[[ Data extract open ]]

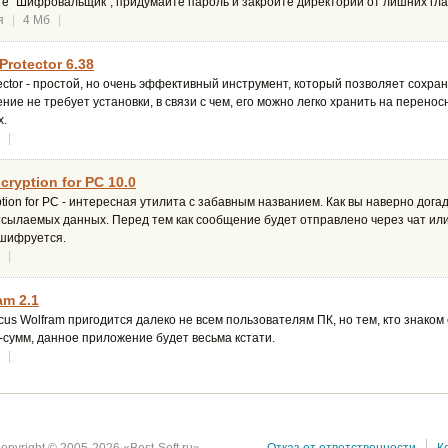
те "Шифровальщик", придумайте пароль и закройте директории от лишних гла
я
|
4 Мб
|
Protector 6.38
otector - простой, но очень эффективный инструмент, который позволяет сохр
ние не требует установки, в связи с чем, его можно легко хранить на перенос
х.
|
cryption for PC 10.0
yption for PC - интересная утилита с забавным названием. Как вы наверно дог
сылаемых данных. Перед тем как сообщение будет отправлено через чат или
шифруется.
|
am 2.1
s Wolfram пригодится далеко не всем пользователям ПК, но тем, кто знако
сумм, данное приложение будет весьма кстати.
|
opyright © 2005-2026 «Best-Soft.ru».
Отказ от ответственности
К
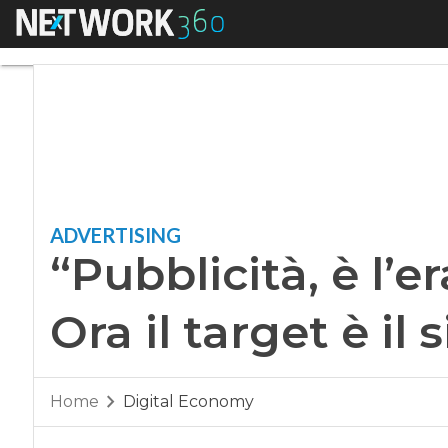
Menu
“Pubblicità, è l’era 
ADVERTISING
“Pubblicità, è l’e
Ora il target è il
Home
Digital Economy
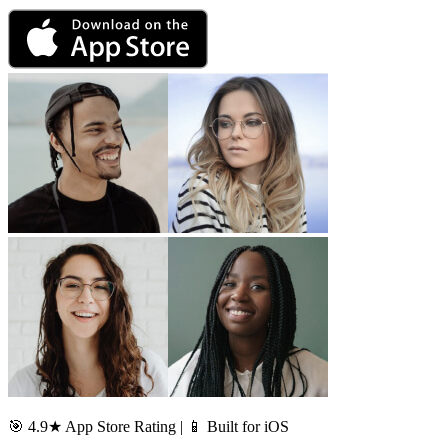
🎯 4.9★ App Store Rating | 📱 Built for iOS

[[ Data extract closed ]]

When you copy the records above, keep every word exact and drop the pictures.

Exercise solution.
те "Шифровальщик", придумайте пароль и закройте директории от лишних гла
я
|
4 Мб
|
Protector 6.38
otector - простой, но очень эффективный инструмент, который позволяет сохр
ние не требует установки, в связи с чем, его можно легко хранить на перенос
х.
|
cryption for PC 10.0
yption for PC - интересная утилита с забавным названием. Как вы наверно дог
сылаемых данных. Перед тем как сообщение будет отправлено через чат или
шифруется.
|
am 2.1
s Wolfram пригодится далеко не всем пользователям ПК, но тем, кто знако
сумм, данное приложение будет весьма кстати.
|
opyright © 2005-2026 «Best-Soft.ru».
Отказ от ответственности
К
Menu
“Pubblicità, è l’era 
ADVERTISING
“Pubblicità, è l’e
Ora il target è il
Home
Digital Economy
🎯 4.9★ App Store Rating | 📱 Built for iOS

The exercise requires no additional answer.